WHAT YOU NEED TO DO: An exact reproduction of all the entries is what the answer must contain.

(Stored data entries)
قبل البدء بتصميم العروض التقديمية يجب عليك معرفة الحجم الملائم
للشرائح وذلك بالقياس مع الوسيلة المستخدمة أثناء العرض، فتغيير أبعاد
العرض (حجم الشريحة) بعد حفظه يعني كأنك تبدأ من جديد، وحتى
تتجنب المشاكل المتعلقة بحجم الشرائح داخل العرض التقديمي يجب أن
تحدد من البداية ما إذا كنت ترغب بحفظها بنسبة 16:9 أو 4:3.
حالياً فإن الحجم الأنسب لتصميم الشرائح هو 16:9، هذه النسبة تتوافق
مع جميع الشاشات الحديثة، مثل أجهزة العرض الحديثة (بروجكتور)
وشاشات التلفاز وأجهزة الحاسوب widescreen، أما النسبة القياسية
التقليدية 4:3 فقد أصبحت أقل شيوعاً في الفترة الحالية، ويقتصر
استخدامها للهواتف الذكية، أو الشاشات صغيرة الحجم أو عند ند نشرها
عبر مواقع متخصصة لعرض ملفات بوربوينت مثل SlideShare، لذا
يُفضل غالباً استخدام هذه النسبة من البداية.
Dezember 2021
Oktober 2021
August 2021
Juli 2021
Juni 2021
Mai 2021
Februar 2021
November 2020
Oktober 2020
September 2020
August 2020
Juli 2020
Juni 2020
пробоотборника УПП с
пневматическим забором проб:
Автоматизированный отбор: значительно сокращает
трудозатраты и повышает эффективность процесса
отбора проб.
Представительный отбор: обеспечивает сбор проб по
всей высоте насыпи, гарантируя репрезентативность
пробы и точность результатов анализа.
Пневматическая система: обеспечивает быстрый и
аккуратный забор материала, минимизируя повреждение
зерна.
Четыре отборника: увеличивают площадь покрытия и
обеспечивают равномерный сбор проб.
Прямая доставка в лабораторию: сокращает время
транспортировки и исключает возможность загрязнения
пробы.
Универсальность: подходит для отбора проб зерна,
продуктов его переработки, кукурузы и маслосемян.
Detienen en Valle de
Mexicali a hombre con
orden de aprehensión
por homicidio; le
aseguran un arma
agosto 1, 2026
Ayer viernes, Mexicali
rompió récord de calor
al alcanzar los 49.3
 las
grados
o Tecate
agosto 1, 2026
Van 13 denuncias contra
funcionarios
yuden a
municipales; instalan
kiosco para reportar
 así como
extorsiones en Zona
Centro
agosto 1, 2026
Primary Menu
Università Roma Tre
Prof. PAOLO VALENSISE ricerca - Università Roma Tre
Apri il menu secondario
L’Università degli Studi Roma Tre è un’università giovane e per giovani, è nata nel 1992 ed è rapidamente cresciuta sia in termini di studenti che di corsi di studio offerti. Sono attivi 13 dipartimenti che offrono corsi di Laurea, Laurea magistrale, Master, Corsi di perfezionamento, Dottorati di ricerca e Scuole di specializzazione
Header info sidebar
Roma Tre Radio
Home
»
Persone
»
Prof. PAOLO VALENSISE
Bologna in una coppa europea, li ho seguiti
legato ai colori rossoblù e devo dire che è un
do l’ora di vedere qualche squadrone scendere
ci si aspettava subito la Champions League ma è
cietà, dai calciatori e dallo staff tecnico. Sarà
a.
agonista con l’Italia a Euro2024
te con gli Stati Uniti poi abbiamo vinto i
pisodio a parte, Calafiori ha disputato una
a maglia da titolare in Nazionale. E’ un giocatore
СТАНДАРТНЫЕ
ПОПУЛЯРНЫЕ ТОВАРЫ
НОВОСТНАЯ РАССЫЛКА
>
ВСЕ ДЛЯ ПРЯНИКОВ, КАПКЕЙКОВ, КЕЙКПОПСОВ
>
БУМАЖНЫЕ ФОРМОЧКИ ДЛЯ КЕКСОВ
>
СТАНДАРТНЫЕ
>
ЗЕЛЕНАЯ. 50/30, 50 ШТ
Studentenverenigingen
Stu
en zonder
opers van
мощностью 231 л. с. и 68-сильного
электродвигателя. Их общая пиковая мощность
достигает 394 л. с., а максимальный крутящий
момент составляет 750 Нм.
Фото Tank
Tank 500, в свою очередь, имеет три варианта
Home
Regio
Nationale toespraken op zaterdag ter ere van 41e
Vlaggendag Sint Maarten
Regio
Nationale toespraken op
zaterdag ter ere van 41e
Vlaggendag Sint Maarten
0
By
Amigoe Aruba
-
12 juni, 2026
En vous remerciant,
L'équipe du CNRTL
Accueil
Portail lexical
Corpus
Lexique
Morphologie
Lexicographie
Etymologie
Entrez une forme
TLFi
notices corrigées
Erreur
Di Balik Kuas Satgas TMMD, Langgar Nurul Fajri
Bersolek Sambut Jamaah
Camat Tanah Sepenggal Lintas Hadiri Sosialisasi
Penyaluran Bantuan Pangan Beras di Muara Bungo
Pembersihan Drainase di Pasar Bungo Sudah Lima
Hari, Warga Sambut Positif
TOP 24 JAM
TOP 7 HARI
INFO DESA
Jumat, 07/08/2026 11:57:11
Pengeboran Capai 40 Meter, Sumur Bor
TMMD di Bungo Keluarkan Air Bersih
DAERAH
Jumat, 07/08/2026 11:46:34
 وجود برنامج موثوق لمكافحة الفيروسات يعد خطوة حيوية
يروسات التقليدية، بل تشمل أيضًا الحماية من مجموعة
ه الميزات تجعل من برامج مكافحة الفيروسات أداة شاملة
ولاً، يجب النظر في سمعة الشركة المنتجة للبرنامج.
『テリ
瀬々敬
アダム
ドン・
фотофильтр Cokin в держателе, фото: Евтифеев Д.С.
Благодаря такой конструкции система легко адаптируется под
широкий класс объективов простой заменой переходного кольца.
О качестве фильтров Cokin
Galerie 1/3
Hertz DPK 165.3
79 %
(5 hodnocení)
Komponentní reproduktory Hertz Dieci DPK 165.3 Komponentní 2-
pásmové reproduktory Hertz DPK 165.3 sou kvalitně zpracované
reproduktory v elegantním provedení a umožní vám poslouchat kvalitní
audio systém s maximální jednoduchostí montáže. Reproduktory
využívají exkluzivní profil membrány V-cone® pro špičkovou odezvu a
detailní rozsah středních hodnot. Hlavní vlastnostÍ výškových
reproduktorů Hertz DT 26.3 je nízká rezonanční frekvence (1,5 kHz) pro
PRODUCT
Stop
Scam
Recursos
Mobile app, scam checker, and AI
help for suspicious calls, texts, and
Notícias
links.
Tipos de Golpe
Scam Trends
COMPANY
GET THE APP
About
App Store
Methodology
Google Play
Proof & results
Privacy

RESULT OF THE TASK:
قبل البدء بتصميم العروض التقديمية يجب عليك معرفة الحجم الملائم
للشرائح وذلك بالقياس مع الوسيلة المستخدمة أثناء العرض، فتغيير أبعاد
العرض (حجم الشريحة) بعد حفظه يعني كأنك تبدأ من جديد، وحتى
تتجنب المشاكل المتعلقة بحجم الشرائح داخل العرض التقديمي يجب أن
تحدد من البداية ما إذا كنت ترغب بحفظها بنسبة 16:9 أو 4:3.
حالياً فإن الحجم الأنسب لتصميم الشرائح هو 16:9، هذه النسبة تتوافق
مع جميع الشاشات الحديثة، مثل أجهزة العرض الحديثة (بروجكتور)
وشاشات التلفاز وأجهزة الحاسوب widescreen، أما النسبة القياسية
التقليدية 4:3 فقد أصبحت أقل شيوعاً في الفترة الحالية، ويقتصر
استخدامها للهواتف الذكية، أو الشاشات صغيرة الحجم أو عند ند نشرها
عبر مواقع متخصصة لعرض ملفات بوربوينت مثل SlideShare، لذا
يُفضل غالباً استخدام هذه النسبة من البداية.
Dezember 2021
Oktober 2021
August 2021
Juli 2021
Juni 2021
Mai 2021
Februar 2021
November 2020
Oktober 2020
September 2020
August 2020
Juli 2020
Juni 2020
пробоотборника УПП с
пневматическим забором проб:
Автоматизированный отбор: значительно сокращает
трудозатраты и повышает эффективность процесса
отбора проб.
Представительный отбор: обеспечивает сбор проб по
всей высоте насыпи, гарантируя репрезентативность
пробы и точность результатов анализа.
Пневматическая система: обеспечивает быстрый и
аккуратный забор материала, минимизируя повреждение
зерна.
Четыре отборника: увеличивают площадь покрытия и
обеспечивают равномерный сбор проб.
Прямая доставка в лабораторию: сокращает время
транспортировки и исключает возможность загрязнения
пробы.
Универсальность: подходит для отбора проб зерна,
продуктов его переработки, кукурузы и маслосемян.
Detienen en Valle de
Mexicali a hombre con
orden de aprehensión
por homicidio; le
aseguran un arma
agosto 1, 2026
Ayer viernes, Mexicali
rompió récord de calor
al alcanzar los 49.3
 las
grados
o Tecate
agosto 1, 2026
Van 13 denuncias contra
funcionarios
yuden a
municipales; instalan
kiosco para reportar
 así como
extorsiones en Zona
Centro
agosto 1, 2026
Primary Menu
Università Roma Tre
Prof. PAOLO VALENSISE ricerca - Università Roma Tre
Apri il menu secondario
L’Università degli Studi Roma Tre è un’università giovane e per giovani, è nata nel 1992 ed è rapidamente cresciuta sia in termini di studenti che di corsi di studio offerti. Sono attivi 13 dipartimenti che offrono corsi di Laurea, Laurea magistrale, Master, Corsi di perfezionamento, Dottorati di ricerca e Scuole di specializzazione
Header info sidebar
Roma Tre Radio
Home
»
Persone
»
Prof. PAOLO VALENSISE
Bologna in una coppa europea, li ho seguiti
legato ai colori rossoblù e devo dire che è un
do l’ora di vedere qualche squadrone scendere
ci si aspettava subito la Champions League ma è
cietà, dai calciatori e dallo staff tecnico. Sarà
a.
agonista con l’Italia a Euro2024
te con gli Stati Uniti poi abbiamo vinto i
pisodio a parte, Calafiori ha disputato una
a maglia da titolare in Nazionale. E’ un giocatore
СТАНДАРТНЫЕ
ПОПУЛЯРНЫЕ ТОВАРЫ
НОВОСТНАЯ РАССЫЛКА
>
ВСЕ ДЛЯ ПРЯНИКОВ, КАПКЕЙКОВ, КЕЙКПОПСОВ
>
БУМАЖНЫЕ ФОРМОЧКИ ДЛЯ КЕКСОВ
>
СТАНДАРТНЫЕ
>
ЗЕЛЕНАЯ. 50/30, 50 ШТ
Studentenverenigingen
Stu
en zonder
opers van
мощностью 231 л. с. и 68-сильного
электродвигателя. Их общая пиковая мощность
достигает 394 л. с., а максимальный крутящий
момент составляет 750 Нм.
Фото Tank
Tank 500, в свою очередь, имеет три варианта
Home
Regio
Nationale toespraken op zaterdag ter ere van 41e
Vlaggendag Sint Maarten
Regio
Nationale toespraken op
zaterdag ter ere van 41e
Vlaggendag Sint Maarten
0
By
Amigoe Aruba
-
12 juni, 2026
En vous remerciant,
L'équipe du CNRTL
Accueil
Portail lexical
Corpus
Lexique
Morphologie
Lexicographie
Etymologie
Entrez une forme
TLFi
notices corrigées
Erreur
Di Balik Kuas Satgas TMMD, Langgar Nurul Fajri
Bersolek Sambut Jamaah
Camat Tanah Sepenggal Lintas Hadiri Sosialisasi
Penyaluran Bantuan Pangan Beras di Muara Bungo
Pembersihan Drainase di Pasar Bungo Sudah Lima
Hari, Warga Sambut Positif
TOP 24 JAM
TOP 7 HARI
INFO DESA
Jumat, 07/08/2026 11:57:11
Pengeboran Capai 40 Meter, Sumur Bor
TMMD di Bungo Keluarkan Air Bersih
DAERAH
Jumat, 07/08/2026 11:46:34
 وجود برنامج موثوق لمكافحة الفيروسات يعد خطوة حيوية
يروسات التقليدية، بل تشمل أيضًا الحماية من مجموعة
ه الميزات تجعل من برامج مكافحة الفيروسات أداة شاملة
ولاً، يجب النظر في سمعة الشركة المنتجة للبرنامج.
『テリ
瀬々敬
アダム
ドン・
фотофильтр Cokin в держателе, фото: Евтифеев Д.С.
Благодаря такой конструкции система легко адаптируется под
широкий класс объективов простой заменой переходного кольца.
О качестве фильтров Cokin
Galerie 1/3
Hertz DPK 165.3
79 %
(5 hodnocení)
Komponentní reproduktory Hertz Dieci DPK 165.3 Komponentní 2-
pásmové reproduktory Hertz DPK 165.3 sou kvalitně zpracované
reproduktory v elegantním provedení a umožní vám poslouchat kvalitní
audio systém s maximální jednoduchostí montáže. Reproduktory
využívají exkluzivní profil membrány V-cone® pro špičkovou odezvu a
detailní rozsah středních hodnot. Hlavní vlastnostÍ výškových
reproduktorů Hertz DT 26.3 je nízká rezonanční frekvence (1,5 kHz) pro
PRODUCT
Stop
Scam
Recursos
Mobile app, scam checker, and AI
help for suspicious calls, texts, and
Notícias
links.
Tipos de Golpe
Scam Trends
COMPANY
GET THE APP
About
App Store
Methodology
Google Play
Proof & results
Privacy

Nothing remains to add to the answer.